An International Institute for Environment and Development (IIED) team of researchers have established that smallholder farmers are faced with difficult choices regarding allocation of assets including land, labour, capital knowledge to achieve multiple household objectives with challenges of the climate change, population growth and changing diets which increased pressure on the natural resource base.
In addition, programmes aiming to increase agriculture productivity often do not consider farmers’ perceptions of trade-offs and synergies while interventions did not reach the poorest and most vulnerable farmers, including women.
Despite this, farmers are still able to ‘produce more with less’ by intensifying their production in a sustainable way that also increases their resilience to shock and stresses.

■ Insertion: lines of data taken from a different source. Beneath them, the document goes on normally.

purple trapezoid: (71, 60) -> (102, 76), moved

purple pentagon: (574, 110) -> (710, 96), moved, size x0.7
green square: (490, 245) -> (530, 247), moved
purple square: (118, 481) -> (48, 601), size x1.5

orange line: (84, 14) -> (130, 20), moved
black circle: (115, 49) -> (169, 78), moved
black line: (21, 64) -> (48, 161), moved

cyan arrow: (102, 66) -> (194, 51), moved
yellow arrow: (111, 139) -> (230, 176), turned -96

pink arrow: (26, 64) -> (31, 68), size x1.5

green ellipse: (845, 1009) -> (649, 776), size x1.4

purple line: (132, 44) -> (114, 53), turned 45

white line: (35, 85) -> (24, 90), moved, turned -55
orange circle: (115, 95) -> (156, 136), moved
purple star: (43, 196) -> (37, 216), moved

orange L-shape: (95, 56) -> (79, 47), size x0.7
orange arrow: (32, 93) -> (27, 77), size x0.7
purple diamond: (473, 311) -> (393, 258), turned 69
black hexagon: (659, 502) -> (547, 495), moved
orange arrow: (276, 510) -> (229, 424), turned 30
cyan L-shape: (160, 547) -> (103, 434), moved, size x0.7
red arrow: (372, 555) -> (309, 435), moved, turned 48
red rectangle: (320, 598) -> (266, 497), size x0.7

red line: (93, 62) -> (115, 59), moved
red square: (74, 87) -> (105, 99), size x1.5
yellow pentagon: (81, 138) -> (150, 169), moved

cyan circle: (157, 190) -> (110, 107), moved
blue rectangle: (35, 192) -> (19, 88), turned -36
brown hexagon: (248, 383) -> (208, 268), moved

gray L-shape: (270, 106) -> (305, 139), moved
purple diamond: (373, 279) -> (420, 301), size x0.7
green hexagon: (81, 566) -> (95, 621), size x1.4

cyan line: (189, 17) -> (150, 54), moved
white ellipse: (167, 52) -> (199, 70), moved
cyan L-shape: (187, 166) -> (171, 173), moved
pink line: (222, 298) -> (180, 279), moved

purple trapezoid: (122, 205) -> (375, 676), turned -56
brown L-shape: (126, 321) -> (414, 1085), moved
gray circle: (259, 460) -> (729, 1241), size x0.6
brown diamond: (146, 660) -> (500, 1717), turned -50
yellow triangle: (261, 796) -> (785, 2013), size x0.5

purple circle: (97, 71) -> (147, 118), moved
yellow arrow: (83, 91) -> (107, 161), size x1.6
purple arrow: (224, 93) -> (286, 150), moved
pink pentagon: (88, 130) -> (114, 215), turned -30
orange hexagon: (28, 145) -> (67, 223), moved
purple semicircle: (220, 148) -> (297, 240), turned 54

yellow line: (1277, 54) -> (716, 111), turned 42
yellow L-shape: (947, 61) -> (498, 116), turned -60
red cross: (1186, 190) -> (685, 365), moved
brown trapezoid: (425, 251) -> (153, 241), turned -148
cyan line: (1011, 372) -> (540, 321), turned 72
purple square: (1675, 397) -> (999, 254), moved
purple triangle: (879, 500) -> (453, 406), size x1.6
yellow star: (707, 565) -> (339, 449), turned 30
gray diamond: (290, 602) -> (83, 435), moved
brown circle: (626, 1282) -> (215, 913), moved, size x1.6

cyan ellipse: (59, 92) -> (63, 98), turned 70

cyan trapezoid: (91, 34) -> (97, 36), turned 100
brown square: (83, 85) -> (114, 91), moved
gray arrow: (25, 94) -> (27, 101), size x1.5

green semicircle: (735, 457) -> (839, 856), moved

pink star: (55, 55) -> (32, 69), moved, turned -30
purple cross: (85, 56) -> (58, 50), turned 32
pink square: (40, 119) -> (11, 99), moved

It is therefore clear that decision makers working in agricultural development and research need to better understand household, intra-household and community-level decision-making processes on the Sustainable Intensification of Agriculture (SIA) and how they are influenced by the enabling environment to design more supportive agricultural policies, programmes and investments.
For this reason, the Sustainable Intensification: Trade-offs Agriculture Management (SITAM) Project which is seeking how smallholder farmers in Africa manage the trade-offs between production, sustainability and other economic and environmental factors is said to have arrived on time.
SITAM, a four-year project (2016-2019) which is being led by IIED will address the challenges and opportunities of smallholder farmers, in particular poor farmers and women in managing the trade-offs between production, sustainability and other socio-economic and environmental factors.